Exercise: In the listing below, find the line containing "आज 17 राज्यों में झमाझम" and the line containing "tería de Bogotá". Repeat exactly those two lines and every line between them.

Study material:
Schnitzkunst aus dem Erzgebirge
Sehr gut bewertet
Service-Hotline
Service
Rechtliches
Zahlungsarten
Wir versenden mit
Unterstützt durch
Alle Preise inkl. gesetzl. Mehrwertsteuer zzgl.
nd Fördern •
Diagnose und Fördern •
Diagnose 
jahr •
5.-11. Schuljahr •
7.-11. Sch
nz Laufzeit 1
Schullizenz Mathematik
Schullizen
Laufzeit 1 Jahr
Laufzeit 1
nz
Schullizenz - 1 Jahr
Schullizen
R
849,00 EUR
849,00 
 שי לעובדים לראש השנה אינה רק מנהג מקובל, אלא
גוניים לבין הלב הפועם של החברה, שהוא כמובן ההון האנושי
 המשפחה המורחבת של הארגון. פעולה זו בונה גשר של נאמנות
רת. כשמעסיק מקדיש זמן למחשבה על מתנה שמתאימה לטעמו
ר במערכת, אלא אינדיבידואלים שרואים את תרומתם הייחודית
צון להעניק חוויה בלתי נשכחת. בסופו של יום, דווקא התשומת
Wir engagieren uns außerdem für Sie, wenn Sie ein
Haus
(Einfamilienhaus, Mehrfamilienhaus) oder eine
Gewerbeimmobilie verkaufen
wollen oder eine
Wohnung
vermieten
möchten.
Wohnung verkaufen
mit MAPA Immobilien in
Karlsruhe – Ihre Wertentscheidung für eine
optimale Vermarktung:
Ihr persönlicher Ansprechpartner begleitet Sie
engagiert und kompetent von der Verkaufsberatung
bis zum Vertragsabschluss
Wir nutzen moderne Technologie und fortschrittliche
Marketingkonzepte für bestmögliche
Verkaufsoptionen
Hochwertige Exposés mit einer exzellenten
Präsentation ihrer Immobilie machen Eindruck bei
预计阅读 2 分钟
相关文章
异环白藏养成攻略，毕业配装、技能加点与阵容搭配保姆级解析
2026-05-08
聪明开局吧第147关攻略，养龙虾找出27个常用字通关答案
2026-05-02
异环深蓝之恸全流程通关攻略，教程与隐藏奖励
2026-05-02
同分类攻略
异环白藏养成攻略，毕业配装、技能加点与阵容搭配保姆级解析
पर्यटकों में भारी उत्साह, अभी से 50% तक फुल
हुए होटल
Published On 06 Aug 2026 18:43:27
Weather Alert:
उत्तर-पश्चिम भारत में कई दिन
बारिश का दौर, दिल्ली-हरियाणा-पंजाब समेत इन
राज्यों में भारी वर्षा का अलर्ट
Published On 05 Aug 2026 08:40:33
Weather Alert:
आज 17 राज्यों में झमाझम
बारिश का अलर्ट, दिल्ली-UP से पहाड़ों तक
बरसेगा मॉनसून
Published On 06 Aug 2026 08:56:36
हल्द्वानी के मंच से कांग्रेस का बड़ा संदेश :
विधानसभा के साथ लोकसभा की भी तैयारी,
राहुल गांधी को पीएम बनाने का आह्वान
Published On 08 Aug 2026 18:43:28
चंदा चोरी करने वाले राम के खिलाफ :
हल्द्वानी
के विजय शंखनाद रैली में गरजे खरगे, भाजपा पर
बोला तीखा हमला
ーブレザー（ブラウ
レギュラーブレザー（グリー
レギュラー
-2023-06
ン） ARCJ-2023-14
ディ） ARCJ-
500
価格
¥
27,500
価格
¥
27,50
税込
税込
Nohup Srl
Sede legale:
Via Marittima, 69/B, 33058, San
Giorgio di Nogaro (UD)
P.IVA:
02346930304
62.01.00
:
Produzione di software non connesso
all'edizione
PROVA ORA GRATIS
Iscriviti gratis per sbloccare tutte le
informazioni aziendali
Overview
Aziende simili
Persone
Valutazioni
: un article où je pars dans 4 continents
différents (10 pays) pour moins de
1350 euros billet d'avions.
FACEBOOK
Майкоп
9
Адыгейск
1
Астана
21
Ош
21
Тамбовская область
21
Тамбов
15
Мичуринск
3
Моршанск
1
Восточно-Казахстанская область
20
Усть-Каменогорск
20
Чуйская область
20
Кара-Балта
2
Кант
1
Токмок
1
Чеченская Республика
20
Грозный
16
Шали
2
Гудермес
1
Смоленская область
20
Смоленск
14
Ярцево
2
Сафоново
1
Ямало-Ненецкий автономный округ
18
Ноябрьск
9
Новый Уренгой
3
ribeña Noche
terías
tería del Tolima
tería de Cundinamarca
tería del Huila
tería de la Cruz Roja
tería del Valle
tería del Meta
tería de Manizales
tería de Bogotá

---

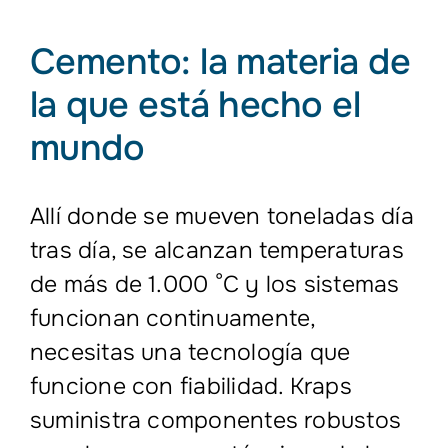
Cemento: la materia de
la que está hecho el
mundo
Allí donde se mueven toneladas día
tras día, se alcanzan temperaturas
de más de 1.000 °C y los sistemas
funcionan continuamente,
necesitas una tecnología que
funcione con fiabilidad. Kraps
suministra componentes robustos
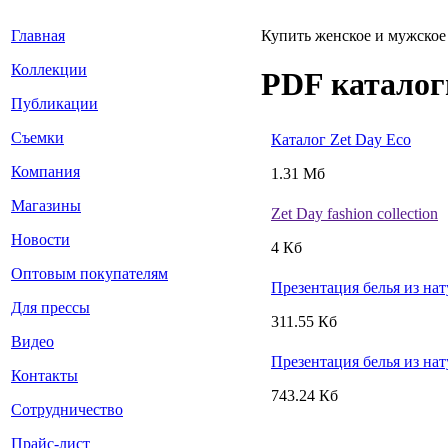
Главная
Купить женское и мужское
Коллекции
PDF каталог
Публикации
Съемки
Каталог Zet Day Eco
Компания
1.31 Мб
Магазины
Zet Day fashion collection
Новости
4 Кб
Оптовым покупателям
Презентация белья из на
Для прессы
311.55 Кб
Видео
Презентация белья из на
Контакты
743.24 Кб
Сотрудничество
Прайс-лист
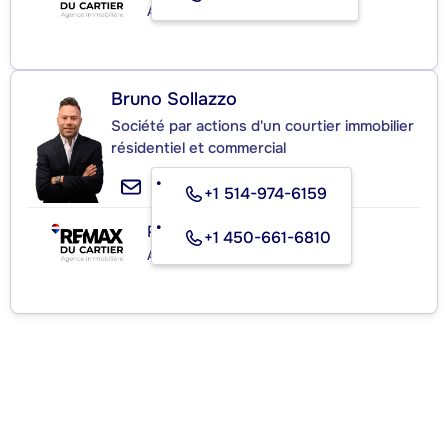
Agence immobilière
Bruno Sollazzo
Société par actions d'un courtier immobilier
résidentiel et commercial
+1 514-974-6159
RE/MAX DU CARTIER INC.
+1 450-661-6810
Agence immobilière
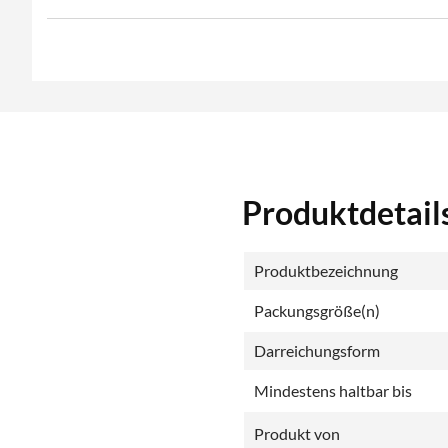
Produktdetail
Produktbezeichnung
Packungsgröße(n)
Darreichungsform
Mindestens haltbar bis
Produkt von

---

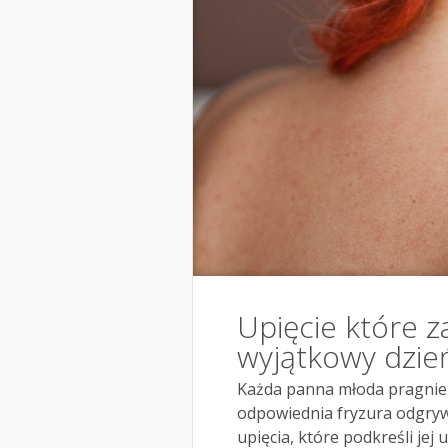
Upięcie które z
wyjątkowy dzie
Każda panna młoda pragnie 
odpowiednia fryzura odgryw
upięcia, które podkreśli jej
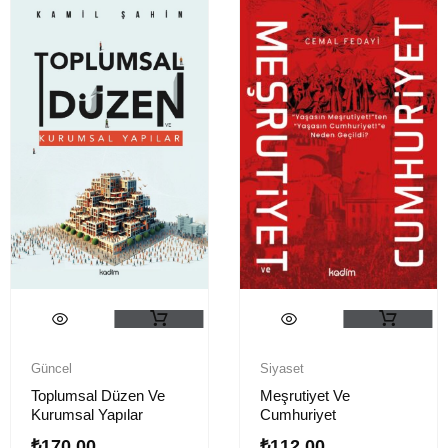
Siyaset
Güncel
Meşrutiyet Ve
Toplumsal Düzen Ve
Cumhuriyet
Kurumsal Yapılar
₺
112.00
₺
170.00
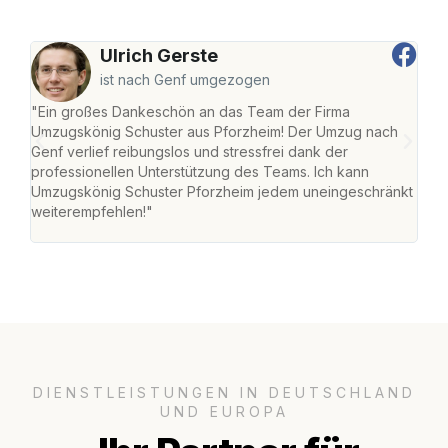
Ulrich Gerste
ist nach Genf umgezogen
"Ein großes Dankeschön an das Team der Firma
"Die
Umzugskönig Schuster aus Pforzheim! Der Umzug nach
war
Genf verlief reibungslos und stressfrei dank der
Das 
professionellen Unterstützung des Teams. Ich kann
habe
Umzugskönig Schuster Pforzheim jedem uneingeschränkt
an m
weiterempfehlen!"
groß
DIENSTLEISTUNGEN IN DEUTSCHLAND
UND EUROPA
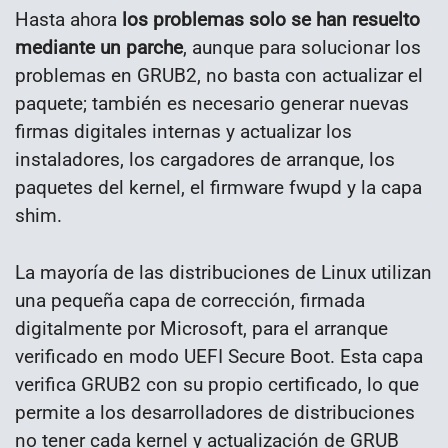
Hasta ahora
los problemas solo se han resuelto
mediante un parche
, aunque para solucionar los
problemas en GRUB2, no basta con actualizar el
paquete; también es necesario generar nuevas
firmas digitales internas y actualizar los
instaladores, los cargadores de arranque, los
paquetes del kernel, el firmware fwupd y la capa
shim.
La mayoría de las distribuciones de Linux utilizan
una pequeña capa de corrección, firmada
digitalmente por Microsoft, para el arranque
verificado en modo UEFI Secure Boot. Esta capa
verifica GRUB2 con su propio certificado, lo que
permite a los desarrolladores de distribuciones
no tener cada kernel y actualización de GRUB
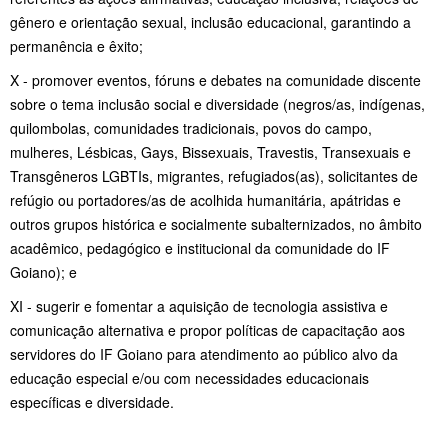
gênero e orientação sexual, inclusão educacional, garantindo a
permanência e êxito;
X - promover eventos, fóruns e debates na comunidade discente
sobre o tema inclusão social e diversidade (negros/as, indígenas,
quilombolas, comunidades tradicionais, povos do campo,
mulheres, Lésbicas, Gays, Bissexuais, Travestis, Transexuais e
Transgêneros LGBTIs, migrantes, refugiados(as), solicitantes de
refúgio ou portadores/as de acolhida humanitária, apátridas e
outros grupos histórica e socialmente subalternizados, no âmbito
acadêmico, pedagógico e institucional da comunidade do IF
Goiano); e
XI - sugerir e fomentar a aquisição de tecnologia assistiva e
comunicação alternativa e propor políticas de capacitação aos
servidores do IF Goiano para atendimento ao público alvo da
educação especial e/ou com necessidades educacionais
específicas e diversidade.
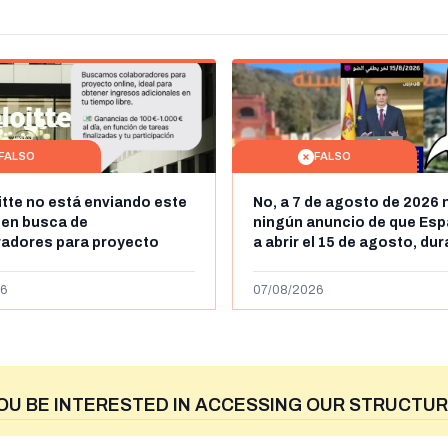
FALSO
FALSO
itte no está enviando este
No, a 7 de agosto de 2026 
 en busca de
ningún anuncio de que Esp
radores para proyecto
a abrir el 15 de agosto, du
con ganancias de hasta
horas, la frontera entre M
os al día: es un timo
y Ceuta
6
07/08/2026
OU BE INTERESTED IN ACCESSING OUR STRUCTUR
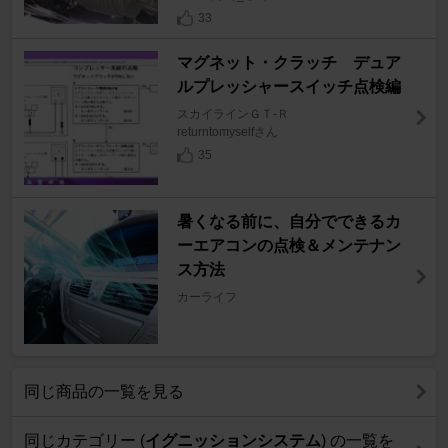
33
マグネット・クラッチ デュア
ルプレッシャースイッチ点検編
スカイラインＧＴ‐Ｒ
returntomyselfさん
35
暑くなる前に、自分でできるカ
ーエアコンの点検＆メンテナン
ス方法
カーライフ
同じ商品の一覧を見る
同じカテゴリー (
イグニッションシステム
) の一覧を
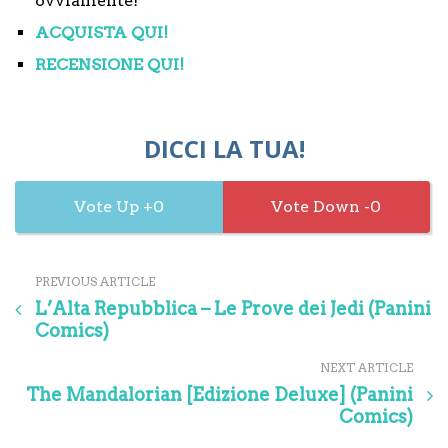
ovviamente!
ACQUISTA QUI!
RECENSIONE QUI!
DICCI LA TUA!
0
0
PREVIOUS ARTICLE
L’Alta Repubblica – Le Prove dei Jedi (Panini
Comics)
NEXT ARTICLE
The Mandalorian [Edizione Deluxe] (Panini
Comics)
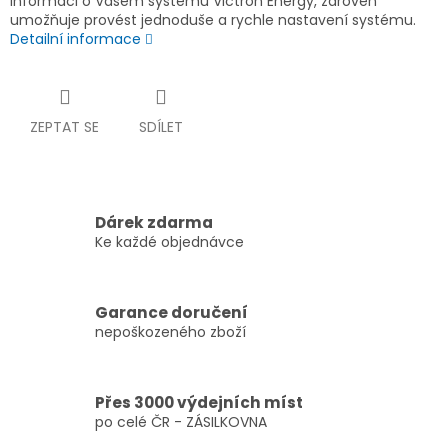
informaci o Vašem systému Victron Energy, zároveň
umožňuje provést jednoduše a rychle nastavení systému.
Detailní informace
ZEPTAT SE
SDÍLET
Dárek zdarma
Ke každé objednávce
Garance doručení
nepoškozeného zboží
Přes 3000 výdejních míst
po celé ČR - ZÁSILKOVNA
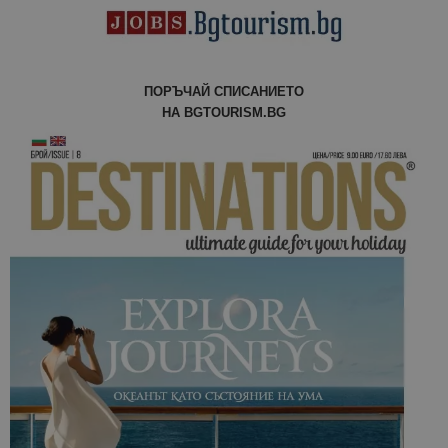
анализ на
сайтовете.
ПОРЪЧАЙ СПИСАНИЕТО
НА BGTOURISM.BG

Response to the task:
आज 17 राज्यों में झमाझम
बारिश का अलर्ट, दिल्ली-UP से पहाड़ों तक
बरसेगा मॉनसून
Published On 06 Aug 2026 08:56:36
हल्द्वानी के मंच से कांग्रेस का बड़ा संदेश :
विधानसभा के साथ लोकसभा की भी तैयारी,
राहुल गांधी को पीएम बनाने का आह्वान
Published On 08 Aug 2026 18:43:28
चंदा चोरी करने वाले राम के खिलाफ :
हल्द्वानी
के विजय शंखनाद रैली में गरजे खरगे, भाजपा पर
बोला तीखा हमला
ーブレザー（ブラウ
レギュラーブレザー（グリー
レギュラー
-2023-06
ン） ARCJ-2023-14
ディ） ARCJ-
500
価格
¥
27,500
価格
¥
27,50
税込
税込
Nohup Srl
Sede legale:
Via Marittima, 69/B, 33058, San
Giorgio di Nogaro (UD)
P.IVA:
02346930304
62.01.00
:
Produzione di software non connesso
all'edizione
PROVA ORA GRATIS
Iscriviti gratis per sbloccare tutte le
informazioni aziendali
Overview
Aziende simili
Persone
Valutazioni
: un article où je pars dans 4 continents
différents (10 pays) pour moins de
1350 euros billet d'avions.
FACEBOOK
Майкоп
9
Адыгейск
1
Астана
21
Ош
21
Тамбовская область
21
Тамбов
15
Мичуринск
3
Моршанск
1
Восточно-Казахстанская область
20
Усть-Каменогорск
20
Чуйская область
20
Кара-Балта
2
Кант
1
Токмок
1
Чеченская Республика
20
Грозный
16
Шали
2
Гудермес
1
Смоленская область
20
Смоленск
14
Ярцево
2
Сафоново
1
Ямало-Ненецкий автономный округ
18
Ноябрьск
9
Новый Уренгой
3
ribeña Noche
terías
tería del Tolima
tería de Cundinamarca
tería del Huila
tería de la Cruz Roja
tería del Valle
tería del Meta
tería de Manizales
tería de Bogotá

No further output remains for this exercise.